───── Information shown
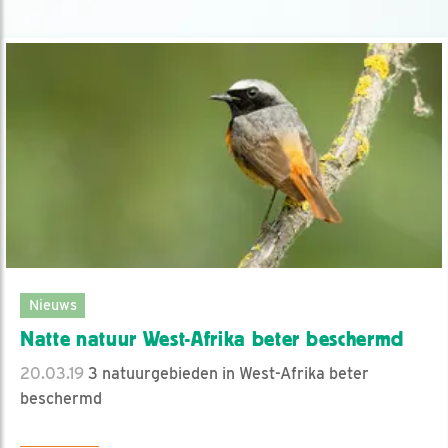
Nieuws
Natte natuur West-Afrika beter beschermd
20.03.19
3 natuurgebieden in West-Afrika beter
beschermd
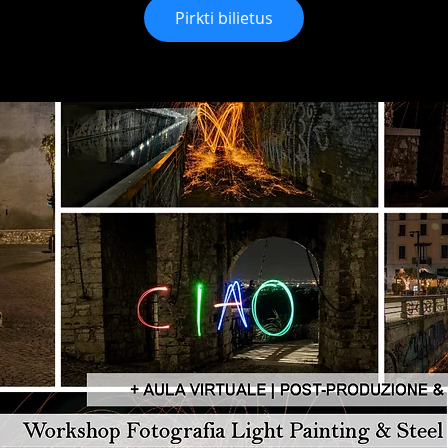
Pirkti bilietus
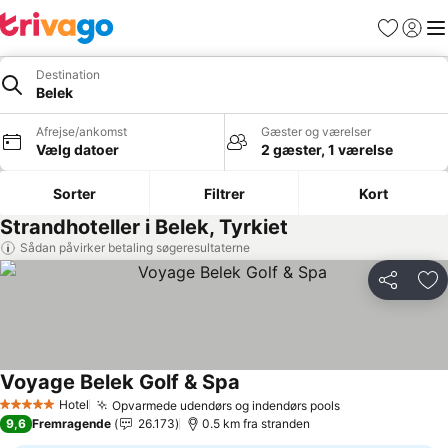
Favoritter
Log ind
Me
Destination
Belek
Afrejse/ankomst
Gæster og værelser
Vælg datoer
2 gæster, 1 værelse
Sorter
Filtrer
Kort
Strandhoteller i Belek, Tyrkiet
Sådan påvirker betaling søgeresultaterne
Del
Føj
Voyage Belek Golf & Spa
Hotel
Opvarmede udendørs og indendørs pools
5 Stjerner
9,6
Fremragende
26.173
0.5 km fra stranden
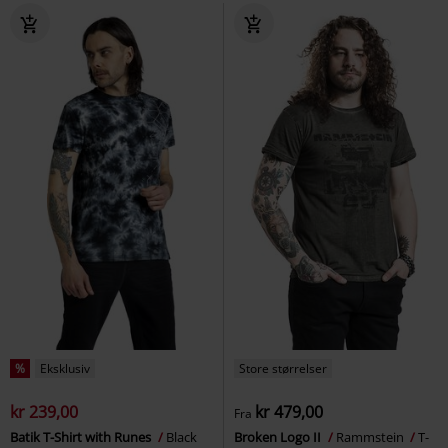
%
Eksklusiv
Store størrelser
kr 239,00
kr 479,00
Fra
Batik T-Shirt with Runes
Black
Broken Logo II
Rammstein
T-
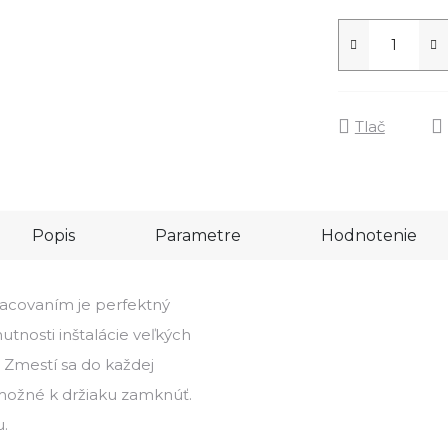
Tlač
Popis
Parametre
Hodnotenie
racovaním je perfektný
utnosti inštalácie veľkých
. Zmestí sa do každej
 možné k držiaku zamknúť.
.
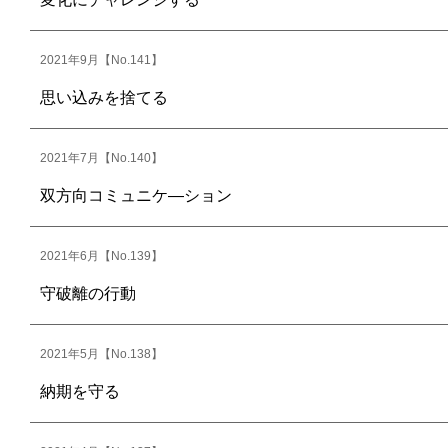
2021年9月【No.141】
思い込みを捨てる
2021年7月【No.140】
双方向コミュニケ―ション
2021年6月【No.139】
守破離の行動
2021年5月【No.138】
納期を守る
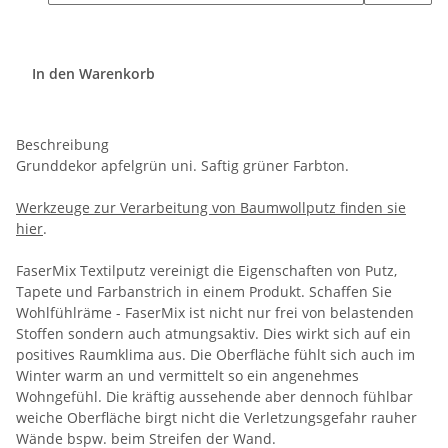
In den Warenkorb
Beschreibung
Grunddekor apfelgrün uni. Saftig grüner Farbton.
Werkzeuge zur Verarbeitung von Baumwollputz finden sie
hier
.
FaserMix Textilputz vereinigt die Eigenschaften von Putz,
Tapete und Farbanstrich in einem Produkt. Schaffen Sie
Wohlfühlräme - FaserMix ist nicht nur frei von belastenden
Stoffen sondern auch atmungsaktiv. Dies wirkt sich auf ein
positives Raumklima aus. Die Oberfläche fühlt sich auch im
Winter warm an und vermittelt so ein angenehmes
Wohngefühl. Die kräftig aussehende aber dennoch fühlbar
weiche Oberfläche birgt nicht die Verletzungsgefahr rauher
Wände bspw. beim Streifen der Wand.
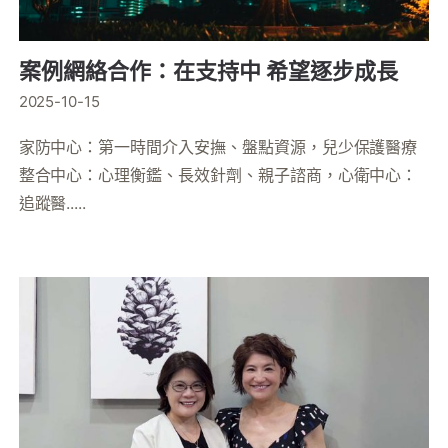
案例網絡合作：在支持中 希望逐步成長
2025-10-15
家防中心：第一時間介入安撫、盤點資源，兒少保護醫療
整合中心：心理衡鑑、長效針劑、親子諮商，心衛中心：
追蹤醫.....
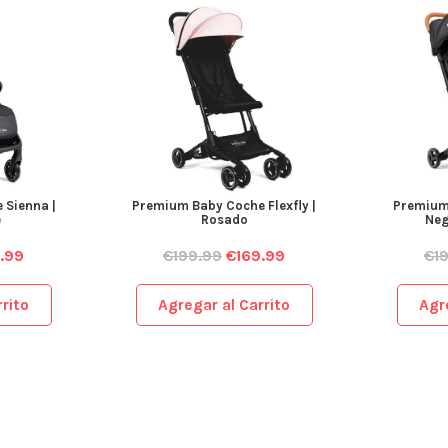
 Sienna |
Premium Baby Coche Flexfly |
Premium 
e
Rosado
Neg
.99
€
199.99
€
169.99
€
1
rito
Agregar al Carrito
Agr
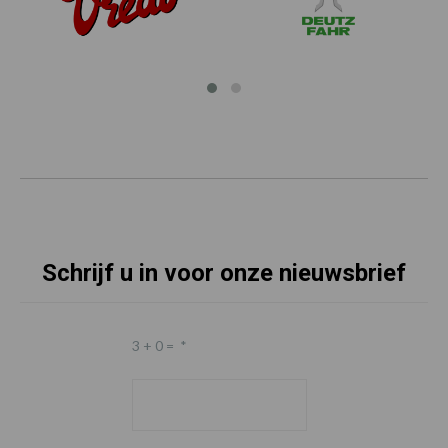
Schrijf u in voor onze nieuwsbrief
3 + 0 =
*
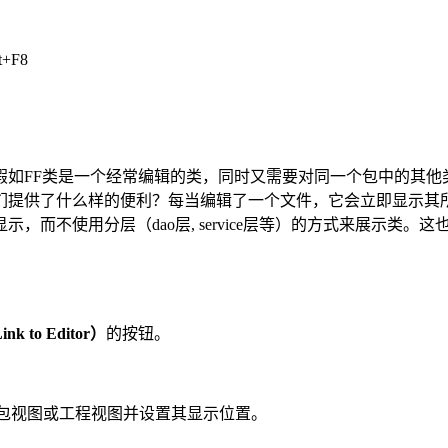
t+F8
假如FF类是一个经常编辑的类，同时又需要对同一个包中的其他
们提供了什么样的便利？每当编辑了一个文件，它会立即显示其所
而不使用分层（dao层, service层等）的方式来展示类。
 to Editor）
的按钮。
查看包视图或工程视图并设置其显示位置。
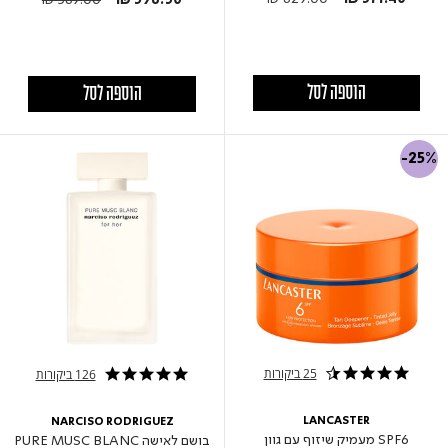
הוספה לסל
הוספה לסל
-25%
25 ביקורות
126 ביקורות
4.7 star rating
4.8 star rating
LANCASTER
NARCISO RODRIGUEZ
SPF6 מעמיק שיזוף עם גוון
בושם לאישה PURE MUSC BLANC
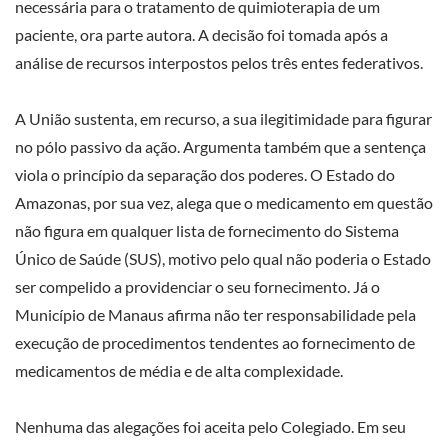
necessária para o tratamento de quimioterapia de um
paciente, ora parte autora. A decisão foi tomada após a
análise de recursos interpostos pelos três entes federativos.
A União sustenta, em recurso, a sua ilegitimidade para figurar
no pólo passivo da ação. Argumenta também que a sentença
viola o princípio da separação dos poderes. O Estado do
Amazonas, por sua vez, alega que o medicamento em questão
não figura em qualquer lista de fornecimento do Sistema
Único de Saúde (SUS), motivo pelo qual não poderia o Estado
ser compelido a providenciar o seu fornecimento. Já o
Município de Manaus afirma não ter responsabilidade pela
execução de procedimentos tendentes ao fornecimento de
medicamentos de média e de alta complexidade.
Nenhuma das alegações foi aceita pelo Colegiado. Em seu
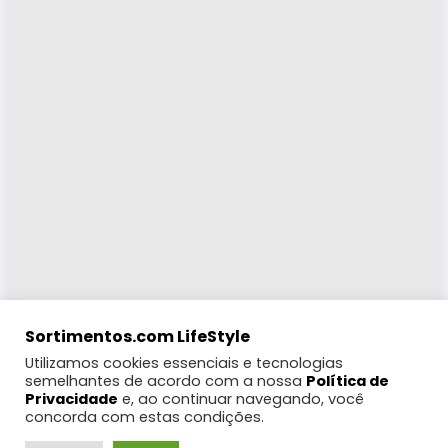
Sortimentos.com LifeStyle
Utilizamos cookies essenciais e tecnologias
semelhantes de acordo com a nossa
Política de
Privacidade
e, ao continuar navegando, você
concorda com estas condições.
LifeStyle
Turismo
Moda
Eventos e Feiras
Coberturas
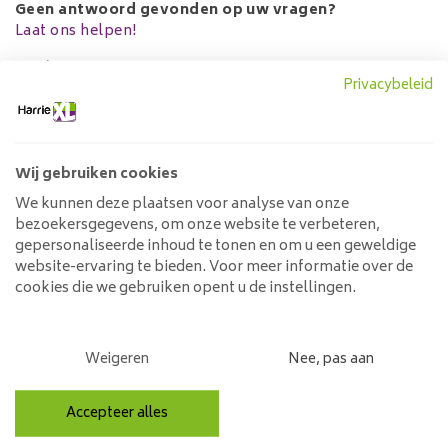
Geen antwoord gevonden op uw vragen?
Laat ons helpen!
Reviews
Privacybeleid
average of 0 review(s)
Wij gebruiken cookies
Geen reviews gevonden
We kunnen deze plaatsen voor analyse van onze
Help ons en andere klanten door het schrijven van
bezoekersgegevens, om onze website te verbeteren,
een review
gepersonaliseerde inhoud te tonen en om u een geweldige
website-ervaring te bieden. Voor meer informatie over de
Schrijf uw beoordeling!
cookies die we gebruiken opent u de instellingen.
Schrijf uw beoordeling!
(Select an amount of stars)
Weigeren
Nee, pas aan
Naam*
Accepteer alles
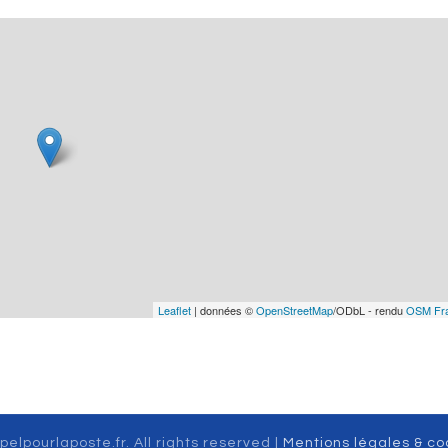
Leaflet
| données ©
OpenStreetMap
/ODbL - rendu
OSM Fr
pelpourlaposte.fr. All rights reserved |
Mentions légales & co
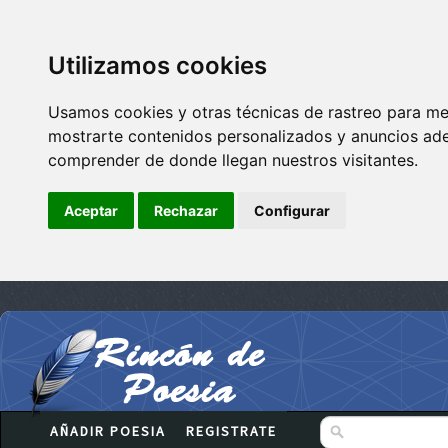
Utilizamos cookies
Usamos cookies y otras técnicas de rastreo para me
mostrarte contenidos personalizados y anuncios adec
comprender de donde llegan nuestros visitantes.
Aceptar
Rechazar
Configurar
AÑADIR POESIA
REGISTRATE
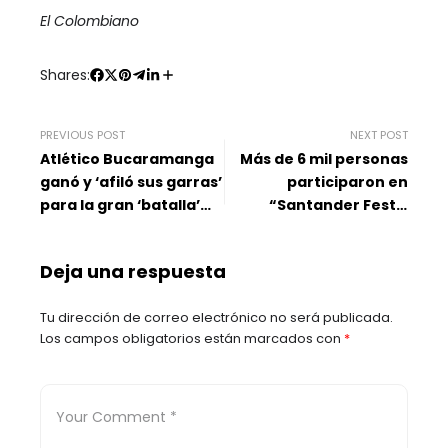
El Colombiano
Shares:
PREVIOUS POST
NEXT POST
Atlético Bucaramanga
Más de 6 mil personas
ganó y ‘afiló sus garras’
participaron en
para la gran ‘batalla’
“Santander Fest”,
frente a Colo Colo
realizado en Bogotá
Deja una respuesta
Tu dirección de correo electrónico no será publicada.
Los campos obligatorios están marcados con
*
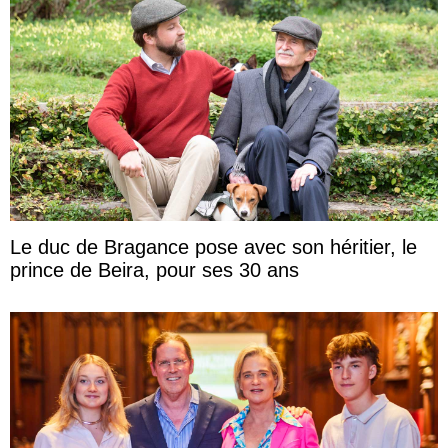
Le duc de Bragance pose avec son héritier, le
prince de Beira, pour ses 30 ans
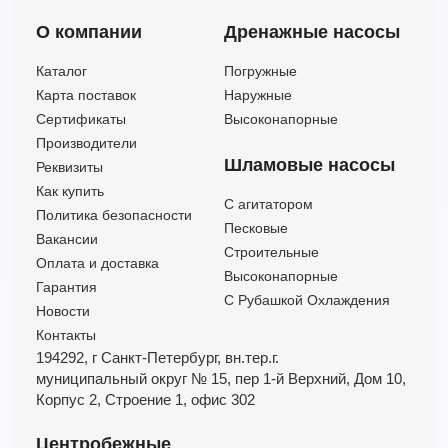
О компании
Дренажные насосы
Каталог
Погружные
Карта поставок
Наружные
Сертификаты
Высоконапорные
Производители
Шламовые насосы
Реквизиты
Как купить
C агитатором
Политика безопасности
Песковые
Вакансии
Строительные
Оплата и доставка
Высоконапорные
Гарантия
С Рубашкой Охлаждения
Новости
Контакты
194292, г Санкт-Петербург,
вн.тер.г.
муниципальный округ № 15,
пер 1-й Верхний,
Дом 10,
Корпус 2,
Строение 1,
офис 302
Центробежные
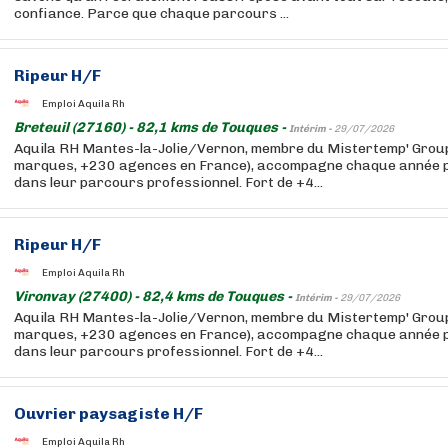
confiance. Parce que chaque parcours ...
Ripeur H/F
Emploi Aquila Rh
Breteuil (27160) - 82,1 kms de Touques -
Intérim -
29/07/2026
Aquila RH Mantes-la-Jolie/Vernon, membre du Mistertemp' Group
marques, +230 agences en France), accompagne chaque année pl
dans leur parcours professionnel. Fort de +4...
Ripeur H/F
Emploi Aquila Rh
Vironvay (27400) - 82,4 kms de Touques -
Intérim -
29/07/2026
Aquila RH Mantes-la-Jolie/Vernon, membre du Mistertemp' Group
marques, +230 agences en France), accompagne chaque année pl
dans leur parcours professionnel. Fort de +4...
Ouvrier paysagiste H/F
Emploi Aquila Rh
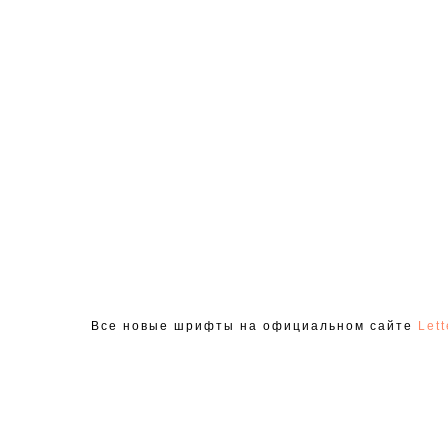
Все новые шрифты на официальном сайте
Let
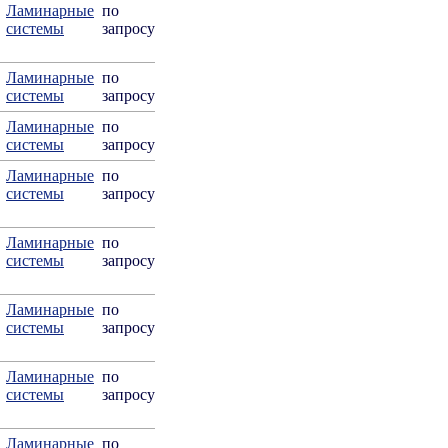
Ламинарные
по
системы
запросу
Ламинарные
по
системы
запросу
Ламинарные
по
системы
запросу
Ламинарные
по
системы
запросу
Ламинарные
по
системы
запросу
Ламинарные
по
системы
запросу
Ламинарные
по
системы
запросу
Ламинарные
по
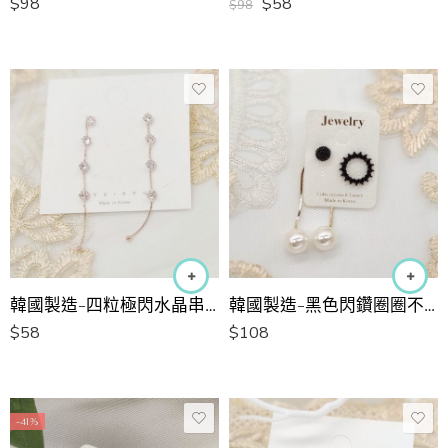
$
98
$
58
$
98
韓國製造-四粒極閃水晶串串長耳環
韓國製造-黑色閃鑽圈圈不對稱珍珠長耳環
$
58
$
108
-41%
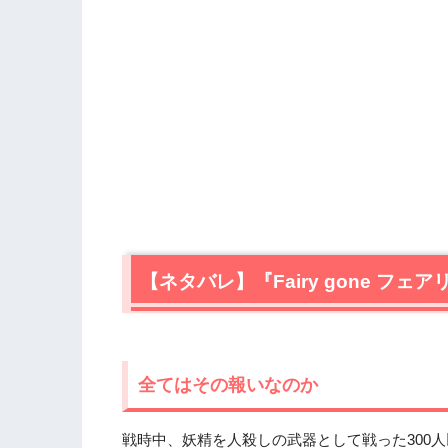
【ネタバレ】『Fairy gone フ
全てはその報いなのか
戦時中、妖精を人殺しの武器として戦った300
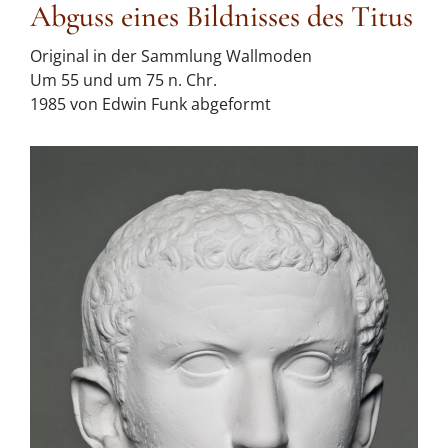
Abguss eines Bildnisses des Titus
Original in der Sammlung Wallmoden
Um 55 und um 75 n. Chr.
1985 von Edwin Funk abgeformt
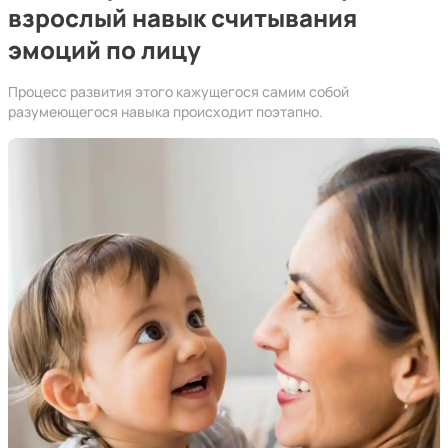
взрослый навык считывания
эмоций по лицу
Процесс развития этого кажущегося самим собой
разумеющегося навыка происходит поэтапно.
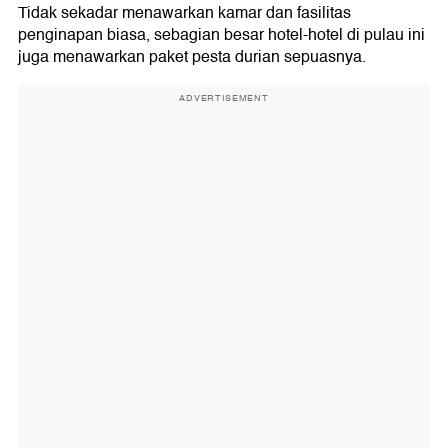
Tidak sekadar menawarkan kamar dan fasilitas
penginapan biasa, sebagian besar hotel-hotel di pulau ini
juga menawarkan paket pesta durian sepuasnya.
ADVERTISEMENT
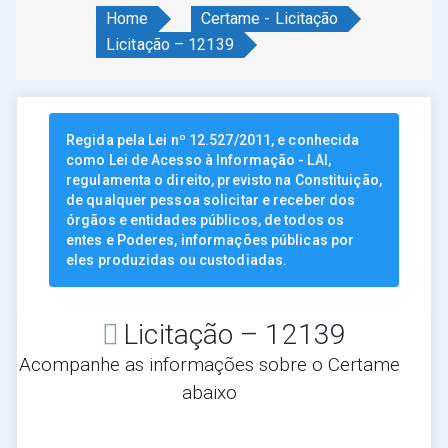
Home
Certame - Licitação
Licitação – 12139
Regida pela Lei nº 12.527/2011, e conhecida
como Lei de Acesso à Informação - LAI,
regulamenta o direito, previsto na Constituição,
de qualquer pessoa solicitar e receber dos
órgãos e entidades públicos, de todos os
entes e Poderes, informações públicas por
eles produzidas ou custodiadas.
Licitação – 12139
Acompanhe as informações sobre o Certame
abaixo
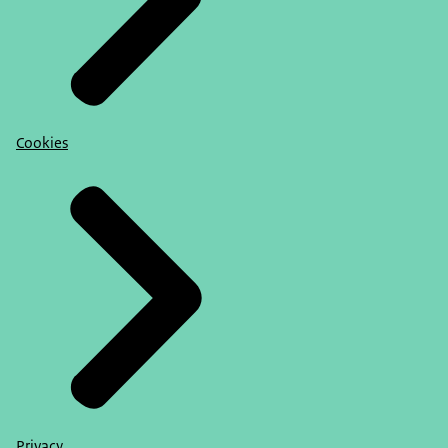
Cookies
Privacy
──────────
--- Aim of the task ---
Tell how many lines of the data include the word "Belek", without any other words.

--- Completed exercise ---
3